Gradescope autograder demo

About this project

I (Jared Claypooole) created this repository to rebuild and document the enhancements I made to Gradescope's example python autograder implemenation.

I made these changes in their original form to fit the needs of our course while working as a teaching assistant for UCLA's Physics 180N course (Computational Physics Lab), supervised by the course instructor Josh Samani.

See also Gradescope's autograder documentation.

Development notes

I originally made these enhancements in a fairly "quick and dirty" manner, with a lot of things I've since decided to clean up. I also need to keep private the exact tests we developed to (partially) grade students' code, so that these may be reused in future iterations of the course.

As such, I've created this separate public demo, so that others may adapt my autograder enhancements to their courses. I've attempted to use the following principles to improve the quality of the project:

Write cleaner code that's easier to read and maintain
Use automated (meta) tests to unit test the code
Employ integration tests (in a Docker container) to simulate Gradescope's use of the autograder and make sure everything is working properly
Simulate a review process by reviewing github pull requests and addressing issues identified there
Include better project and code documentation for ease of use

Project progress

My original changes included five major enhancements:

pull-from-git
- Allow updates to the autograder to be dynamically pulled via git
required-files
- Automate filename copying and checking (with feedback to students)
time-limited
- Integrate time limits by running tests in their own processes, redirecting stdout/stderr
fcn-tests
- Automate scanning a matrix of parameters in tests, particularly for numerical functions
correct-with-git
- Create a framework for grader to incrementally correct students' code using git, preventing minor mistakes from disproportionately affecting grades

So far, the first two enhancements have been merged into this project, and the remaining are in development (likely with some code being pushed on branches on this repo, or even with open pull requests).

pull-from-git

Gradescope's default autograder configuration workflow requires the grader to upload the autograder in a zip file, which Gradescope then uses to build a Docker image -- an image which will then be used to spawn an autograder instance every time the autograder is run on a students' submission. The problem is that this build process takes a few minutes, and this Docker image needs to be rebuilt every time the grader wishes to make a change to the autograder. This often creates a frustrating bottleneck in the debugging process.

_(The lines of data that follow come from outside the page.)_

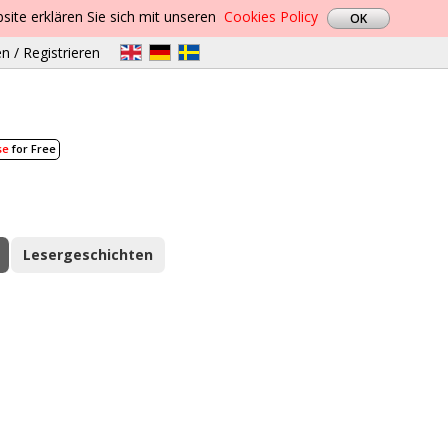
site erklären Sie sich mit unseren
Cookies Policy
n / Registrieren
se
for Free
Lesergeschichten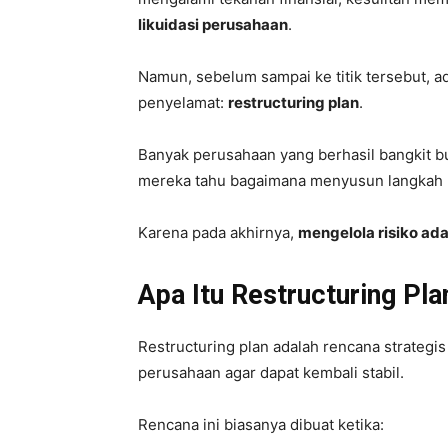
likuidasi perusahaan
.
Namun, sebelum sampai ke titik tersebut, ad
penyelamat:
restructuring plan
.
Banyak perusahaan yang berhasil bangkit bu
mereka tahu bagaimana menyusun langkah p
Karena pada akhirnya,
mengelola risiko ad
Apa Itu Restructuring Pla
Restructuring plan adalah rencana strategi
perusahaan agar dapat kembali stabil.
Rencana ini biasanya dibuat ketika: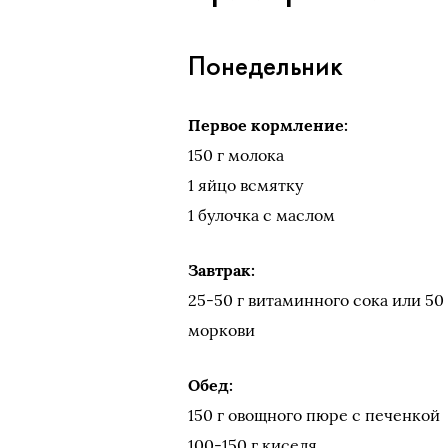
Понедельник
Первое кормление:
150 г молока
1 яйцо всмятку
1 булочка с маслом
Завтрак:
25-50 г витаминного сока или 50
моркови
Обед:
150 г овощного пюре с печенкой
100-150 г киселя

With this pull-from-git enchancement, we can circumvent the need to rebuild the autograder image by downloading updates dynamically via git. Every time the autograder is run on a student's assignment submission, the autograder checks for any updates that have been pushed to the remote repository since the autograder was configured (i.e., since the project directory was zipped and uploaded to Gradescope's website, and the setup script was run). The autograder uses the settings in the project's .git directory to pull any such updates.

Notes:

This type of enhancement was explicitly suggested in the Gradescope's autograder docs, and my code is partially based on their example code.
The update process is performed not only just before the autograder is run on a student's submission, but also just after the autograder is uploaded to Gradescope -- when setup.sh is run
The autograder runs git reset --hard before doing this, which is a workaround for Windows users. This means that any changes to the autograder must be committed (using git commit) before being uploaded (see issue #2)
- Once can disable this reset by removing or commenting out the git reset --hard line from update.sh

Inner workings:

The remote repository must be specified in the project's .git directory
The .git directory retains its settings from before the project directory is zipped and uploaded to Gradescope during the "configure autograder" step
- Relevant settings are current branch, that branch's upstream remote, and that remote repository's url
The autograder will only check for updates in a remote repository that is set as the "upstream" for the current branch
- This is most easily done by adding the -u flag to a typical git push command -- e.g., git push -u <remote-name> <branch-name>
- See also git branch --set-upsteam
The autograder needs read-access to the remote repository in order to fetch updates
- Assuming your remote repo isn't public (or else students could get explicit access to your tests), you probably want to authenticate with an SSH key. For a repository on Github, this can either be a "deploy key" or a "machine key"
- Make sure you've set up your remote repo with an ssh url rather than an http one
  - You can verify this by running git remote -v and verifying that your remote has a url which looks like git@github.com:<username>/<repo-name>.git rather than https://github.com/<username>/<repo-name>.git

Again, this enhancement works best when all changes you've made before zipping and uploading to the "create autograder" page are committed, and pushed to the remote repo. Otherwise the updating process is likely to break, possibly in silent or unexpected ways.

required-files

Gradescope's autograder places student submissions in the \autograder\submission directory, but the default python implementation runs tests from the \autograder\tests directory, generally requiring any files tested to be moved there.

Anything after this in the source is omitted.